It's not just like, you know, terrorist financing, although that is one category.
This includes ransomware.
This includes scams.
This includes cyber criminal administrators.
This includes fraud shops and darknet markets.
stolen funds, and everything that OFAC has sanctioned, includes all of that, and it comes in
at a whopping 0.24%.
What do you think the illicit activity of like cash money, real-life physical cash is?
Approaching 100%.
I'm guessing it's a lot more than 0.24%.
And by the way, these are the guys who are now.
I joke with my friends, like the only time I use cash nowadays is to,
for drugs and laundry
and not even drugs these days.
That's great.
Yeah, so look at this, man.
Anyway, point this stat out.
Next time someone tells you that
all cryptocurrencies just like for criminals
and drug lords, you'd think that meme would die
back 10 years ago when it stopped being true,
but it's still alive somehow in our halls of Congress.
David, what do we got coming up next?
Coming up next,
the SEC comes with a banhammer
on Cracken, on Parenthood,
on Paxos on all the things.
So we're going to cover the news that dropped right after we recorded the weekly roll-up last week.

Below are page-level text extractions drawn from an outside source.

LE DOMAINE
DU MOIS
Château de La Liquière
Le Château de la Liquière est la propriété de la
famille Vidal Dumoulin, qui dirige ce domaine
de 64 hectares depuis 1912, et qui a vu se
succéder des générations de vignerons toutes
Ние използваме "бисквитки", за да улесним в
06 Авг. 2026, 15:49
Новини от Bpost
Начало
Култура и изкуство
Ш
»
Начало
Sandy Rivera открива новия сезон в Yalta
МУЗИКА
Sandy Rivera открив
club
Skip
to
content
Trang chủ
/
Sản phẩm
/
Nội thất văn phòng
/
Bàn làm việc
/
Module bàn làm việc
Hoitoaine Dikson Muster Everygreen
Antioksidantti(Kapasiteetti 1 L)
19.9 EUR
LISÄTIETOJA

There's also plenty of cool stuff to talk about.
The Blur AirDrop.
We also found out the source of SBF's bailout money, Bitcoin Ordinals alive more than other.
The ZKEVM Wars, a lot of lots of cool stuff.
So stick around.
But first, I'm going to talk about some of these fantastic sponsors,
especially Cracken, who's helping Ryan become a charter these days.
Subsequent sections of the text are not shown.